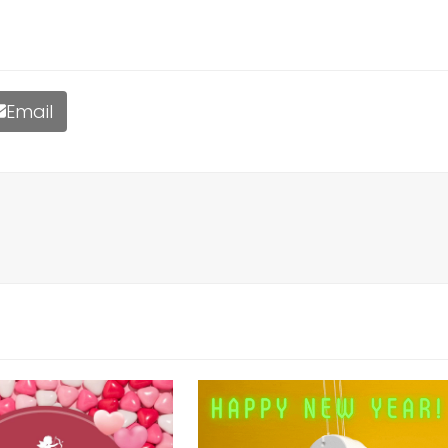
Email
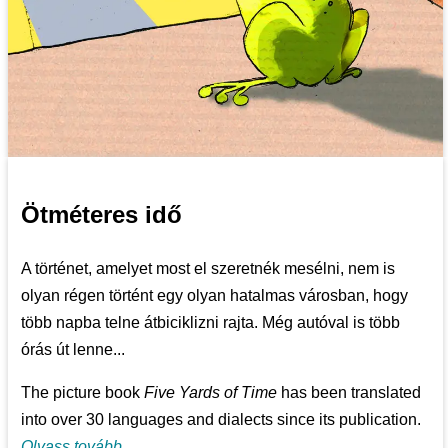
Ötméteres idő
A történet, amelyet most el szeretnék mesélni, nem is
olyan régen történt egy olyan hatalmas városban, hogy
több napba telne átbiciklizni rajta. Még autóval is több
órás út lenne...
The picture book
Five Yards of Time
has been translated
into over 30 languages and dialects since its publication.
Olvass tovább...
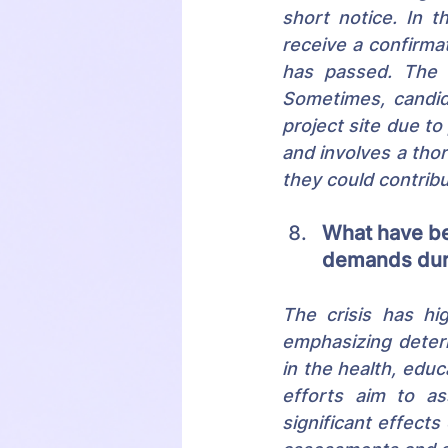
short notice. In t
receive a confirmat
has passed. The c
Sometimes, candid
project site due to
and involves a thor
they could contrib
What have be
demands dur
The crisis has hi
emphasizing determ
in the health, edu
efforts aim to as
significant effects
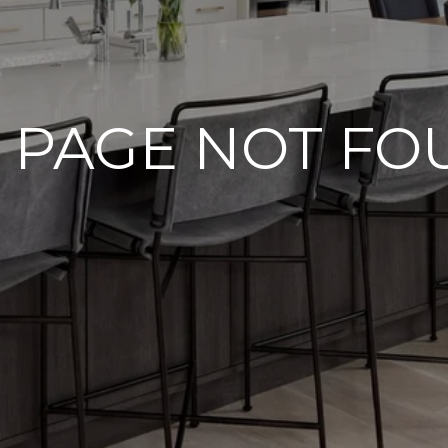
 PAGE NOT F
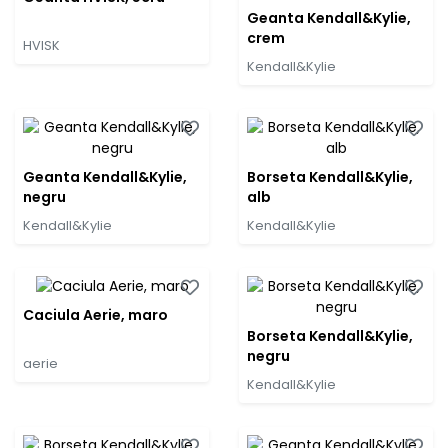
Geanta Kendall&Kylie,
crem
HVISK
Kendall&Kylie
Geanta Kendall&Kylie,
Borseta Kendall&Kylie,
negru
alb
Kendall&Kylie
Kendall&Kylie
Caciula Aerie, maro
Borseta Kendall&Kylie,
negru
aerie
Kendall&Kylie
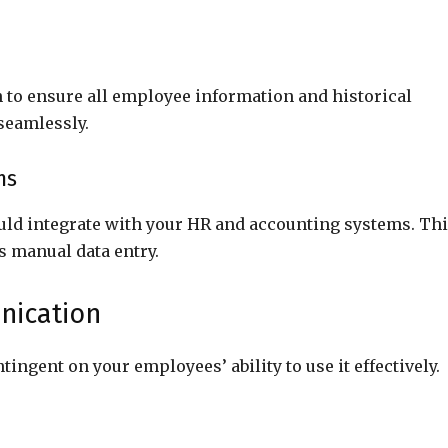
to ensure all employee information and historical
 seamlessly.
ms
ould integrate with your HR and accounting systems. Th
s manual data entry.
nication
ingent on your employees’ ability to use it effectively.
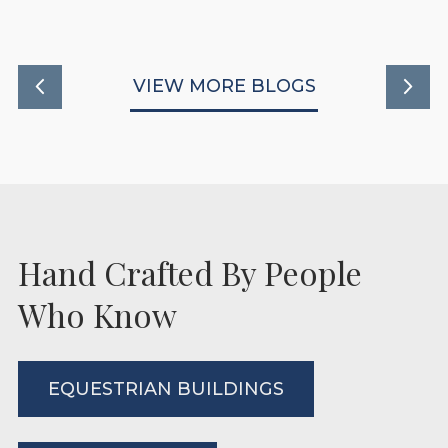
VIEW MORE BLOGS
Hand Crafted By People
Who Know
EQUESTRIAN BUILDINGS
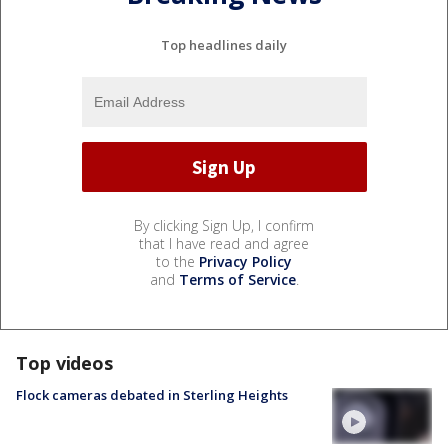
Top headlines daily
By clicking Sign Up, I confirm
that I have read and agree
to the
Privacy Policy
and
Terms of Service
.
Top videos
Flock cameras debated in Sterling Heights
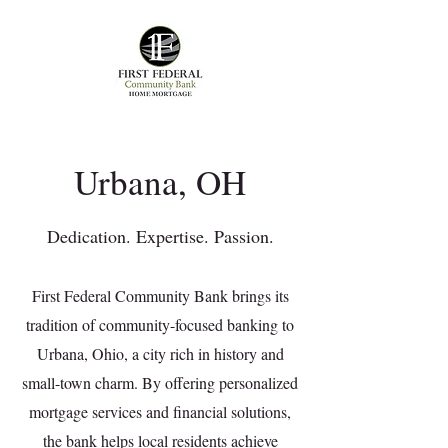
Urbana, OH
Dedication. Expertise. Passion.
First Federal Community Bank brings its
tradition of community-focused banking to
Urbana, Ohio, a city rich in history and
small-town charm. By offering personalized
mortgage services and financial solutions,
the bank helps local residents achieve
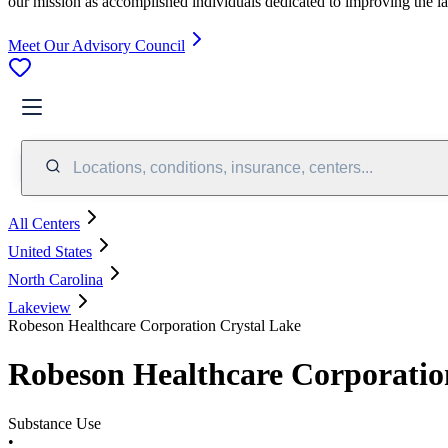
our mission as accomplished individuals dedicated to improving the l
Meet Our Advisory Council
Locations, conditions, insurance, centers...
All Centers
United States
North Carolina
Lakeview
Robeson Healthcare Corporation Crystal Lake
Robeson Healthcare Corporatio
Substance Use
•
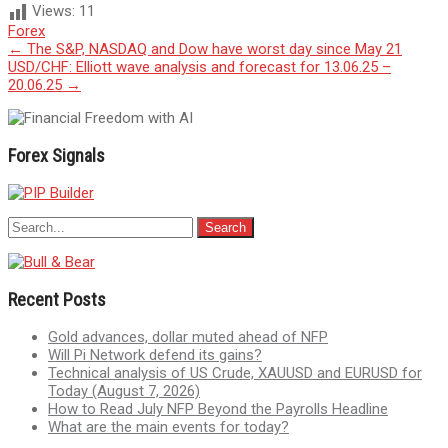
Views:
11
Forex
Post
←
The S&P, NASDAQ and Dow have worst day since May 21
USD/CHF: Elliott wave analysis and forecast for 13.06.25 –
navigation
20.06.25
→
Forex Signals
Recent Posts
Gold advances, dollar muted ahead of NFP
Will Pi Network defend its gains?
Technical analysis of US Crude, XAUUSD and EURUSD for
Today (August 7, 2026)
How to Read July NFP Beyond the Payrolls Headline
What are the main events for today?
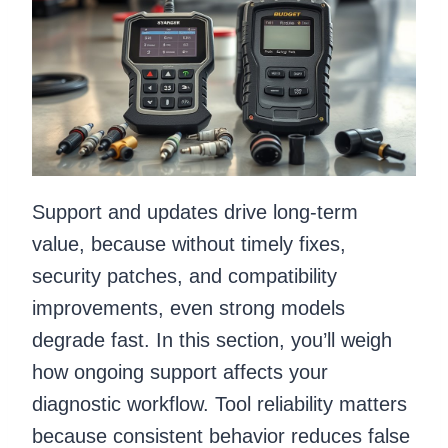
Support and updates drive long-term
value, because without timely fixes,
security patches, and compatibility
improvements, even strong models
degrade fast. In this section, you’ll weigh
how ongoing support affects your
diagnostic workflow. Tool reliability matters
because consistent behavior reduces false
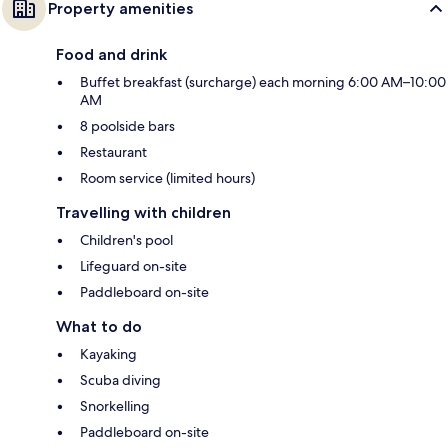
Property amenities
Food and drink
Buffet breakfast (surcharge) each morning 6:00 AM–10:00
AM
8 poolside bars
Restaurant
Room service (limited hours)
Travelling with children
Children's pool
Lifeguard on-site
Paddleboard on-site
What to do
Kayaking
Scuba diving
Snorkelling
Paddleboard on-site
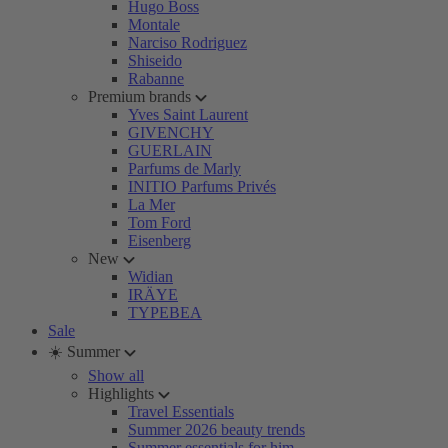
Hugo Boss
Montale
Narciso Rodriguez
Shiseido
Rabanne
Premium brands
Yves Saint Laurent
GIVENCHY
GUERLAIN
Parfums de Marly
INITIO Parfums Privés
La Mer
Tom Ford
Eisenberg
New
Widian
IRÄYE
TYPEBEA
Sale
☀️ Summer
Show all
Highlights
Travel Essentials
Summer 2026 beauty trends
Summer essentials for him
++++
Exercise brief
Print the records above exactly as they stand, but leave out the pictures.

Result below
Email
Ötméteres idő
A történet, amelyet most el szeretnék mesélni, nem is
olyan régen történt egy olyan hatalmas városban, hogy
több napba telne átbiciklizni rajta. Még autóval is több
órás út lenne...
The picture book
Five Yards of Time
has been translated
into over 30 languages and dialects since its publication.
Olvass tovább...
short notice. In t
receive a confirmat
has passed. The c
Sometimes, candid
project site due to
and involves a thor
they could contrib
What have be
demands dur
The crisis has hi
emphasizing determ
in the health, edu
efforts aim to as
significant effects
 PAGE NOT F
Geanta Kendall&Kylie,
crem
HVISK
Kendall&Kylie
Geanta Kendall&Kylie,
Borseta Kendall&Kylie,
negru
alb
Kendall&Kylie
Kendall&Kylie
Caciula Aerie, maro
Borseta Kendall&Kylie,
negru
aerie
Kendall&Kylie
to ensure all employee information and historical
 seamlessly.
ms
ould integrate with your HR and accounting systems. Th
s manual data entry.
nication
ingent on your employees’ ability to use it effectively.
VIEW MORE BLOGS
Hand Crafted By People
Who Know
EQUESTRIAN BUILDINGS
Top headlines daily
By clicking Sign Up, I confirm
that I have read and agree
to the
Privacy Policy
and
Terms of Service
.
Top videos
Flock cameras debated in Sterling Heights
Urbana, OH
Dedication. Expertise. Passion.
First Federal Community Bank brings its
tradition of community-focused banking to
Urbana, Ohio, a city rich in history and
small-town charm. By offering personalized
mortgage services and financial solutions,
the bank helps local residents achieve
our mission as accomplished individuals dedicated to improving the l
Meet Our Advisory Council
Locations, conditions, insurance, centers...
All Centers
United States
North Carolina
Lakeview
Robeson Healthcare Corporation Crystal Lake
Robeson Healthcare Corporatio
Substance Use
•
Views:
11
Forex
Post
←
The S&P, NASDAQ and Dow have worst day since May 21
USD/CHF: Elliott wave analysis and forecast for 13.06.25 –
navigation
20.06.25
→
Forex Signals
Recent Posts
Gold advances, dollar muted ahead of NFP
Will Pi Network defend its gains?
Technical analysis of US Crude, XAUUSD and EURUSD for
Today (August 7, 2026)
How to Read July NFP Beyond the Payrolls Headline
What are the main events for today?
Support and updates drive long-term
value, because without timely fixes,
security patches, and compatibility
improvements, even strong models
degrade fast. In this section, you’ll weigh
how ongoing support affects your
diagnostic workflow. Tool reliability matters
because consistent behavior reduces false
Property amenities
Food and drink
Buffet breakfast (surcharge) each morning 6:00 AM–10:00
AM
8 poolside bars
Restaurant
Room service (limited hours)
Travelling with children
Children's pool
Lifeguard on-site
Paddleboard on-site
What to do
Kayaking
Scuba diving
Snorkelling
Paddleboard on-site
Hugo Boss
Montale
Narciso Rodriguez
Shiseido
Rabanne
Premium brands
Yves Saint Laurent
GIVENCHY
GUERLAIN
Parfums de Marly
INITIO Parfums Privés
La Mer
Tom Ford
Eisenberg
New
Widian
IRÄYE
TYPEBEA
Sale
☀️ Summer
Show all
Highlights
Travel Essentials
Summer 2026 beauty trends
Summer essentials for him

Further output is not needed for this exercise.